§ To do: Each record should reappear exactly in your answer, minus any picture.

§ Data listing:

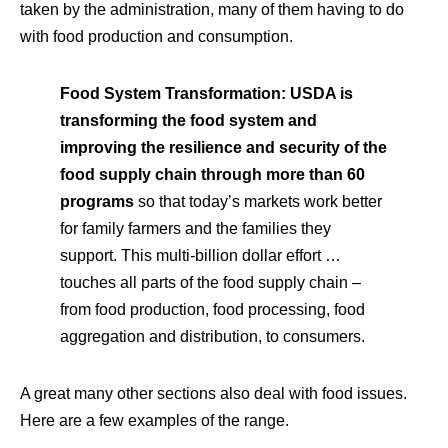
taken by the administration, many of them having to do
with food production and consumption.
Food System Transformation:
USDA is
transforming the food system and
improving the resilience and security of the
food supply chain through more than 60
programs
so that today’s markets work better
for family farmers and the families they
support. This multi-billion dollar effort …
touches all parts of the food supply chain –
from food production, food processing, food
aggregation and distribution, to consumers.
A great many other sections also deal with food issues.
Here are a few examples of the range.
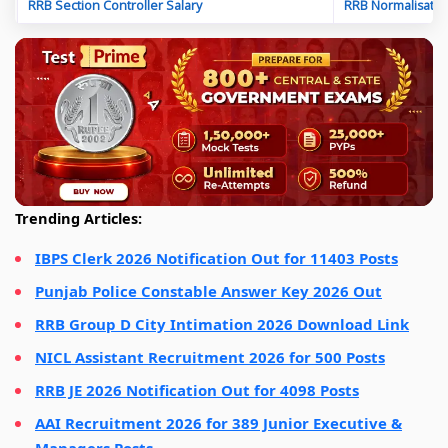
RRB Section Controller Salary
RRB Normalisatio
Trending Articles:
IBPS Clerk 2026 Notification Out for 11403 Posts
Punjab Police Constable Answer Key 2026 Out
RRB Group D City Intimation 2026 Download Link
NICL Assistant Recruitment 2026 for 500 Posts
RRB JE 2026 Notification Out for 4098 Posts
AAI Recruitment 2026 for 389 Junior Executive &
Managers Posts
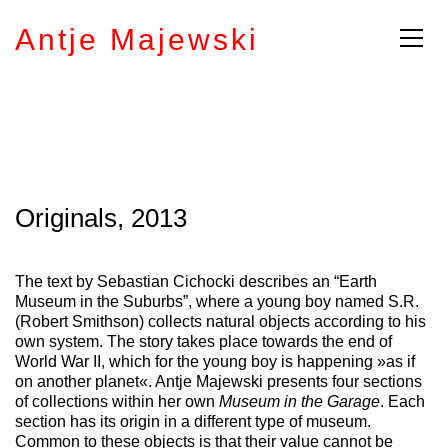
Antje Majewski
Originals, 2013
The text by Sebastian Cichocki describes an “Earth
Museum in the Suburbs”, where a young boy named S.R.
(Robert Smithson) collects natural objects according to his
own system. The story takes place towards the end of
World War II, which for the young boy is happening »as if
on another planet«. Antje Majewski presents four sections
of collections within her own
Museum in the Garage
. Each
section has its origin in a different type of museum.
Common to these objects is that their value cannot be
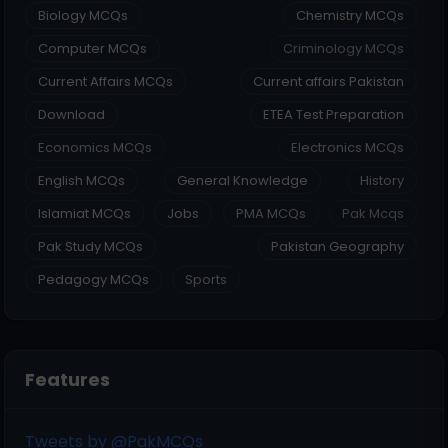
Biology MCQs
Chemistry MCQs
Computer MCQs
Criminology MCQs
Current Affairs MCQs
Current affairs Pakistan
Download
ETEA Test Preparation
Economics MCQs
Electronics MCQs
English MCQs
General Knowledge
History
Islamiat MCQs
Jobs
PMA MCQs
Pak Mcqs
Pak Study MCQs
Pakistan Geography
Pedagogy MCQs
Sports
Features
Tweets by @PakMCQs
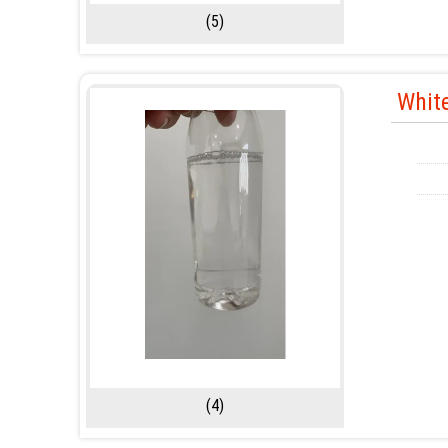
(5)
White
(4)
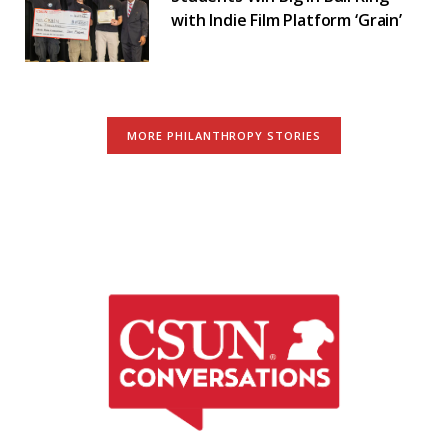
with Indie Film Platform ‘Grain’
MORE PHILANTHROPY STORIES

§ Your response:
taken by the administration, many of them having to do
with food production and consumption.
Food System Transformation:
USDA is
transforming the food system and
improving the resilience and security of the
food supply chain through more than 60
programs
so that today’s markets work better
for family farmers and the families they
support. This multi-billion dollar effort …
touches all parts of the food supply chain –
from food production, food processing, food
aggregation and distribution, to consumers.
A great many other sections also deal with food issues.
Here are a few examples of the range.
RRB Section Controller Salary
RRB Normalisatio
Trending Articles:
IBPS Clerk 2026 Notification Out for 11403 Posts
Punjab Police Constable Answer Key 2026 Out
RRB Group D City Intimation 2026 Download Link
NICL Assistant Recruitment 2026 for 500 Posts
RRB JE 2026 Notification Out for 4098 Posts
AAI Recruitment 2026 for 389 Junior Executive &
Managers Posts
Antje Majewski
Originals, 2013
The text by Sebastian Cichocki describes an “Earth
Museum in the Suburbs”, where a young boy named S.R.
(Robert Smithson) collects natural objects according to his
own system. The story takes place towards the end of
World War II, which for the young boy is happening »as if
on another planet«. Antje Majewski presents four sections
of collections within her own
Museum in the Garage
. Each
section has its origin in a different type of museum.
Common to these objects is that their value cannot be
Biology MCQs
Chemistry MCQs
Computer MCQs
Criminology MCQs
Current Affairs MCQs
Current affairs Pakistan
Download
ETEA Test Preparation
Economics MCQs
Electronics MCQs
English MCQs
General Knowledge
History
Islamiat MCQs
Jobs
PMA MCQs
Pak Mcqs
Pak Study MCQs
Pakistan Geography
Pedagogy MCQs
Sports
Features
Tweets by @PakMCQs
(5)
White
(4)
with Indie Film Platform ‘Grain’
MORE PHILANTHROPY STORIES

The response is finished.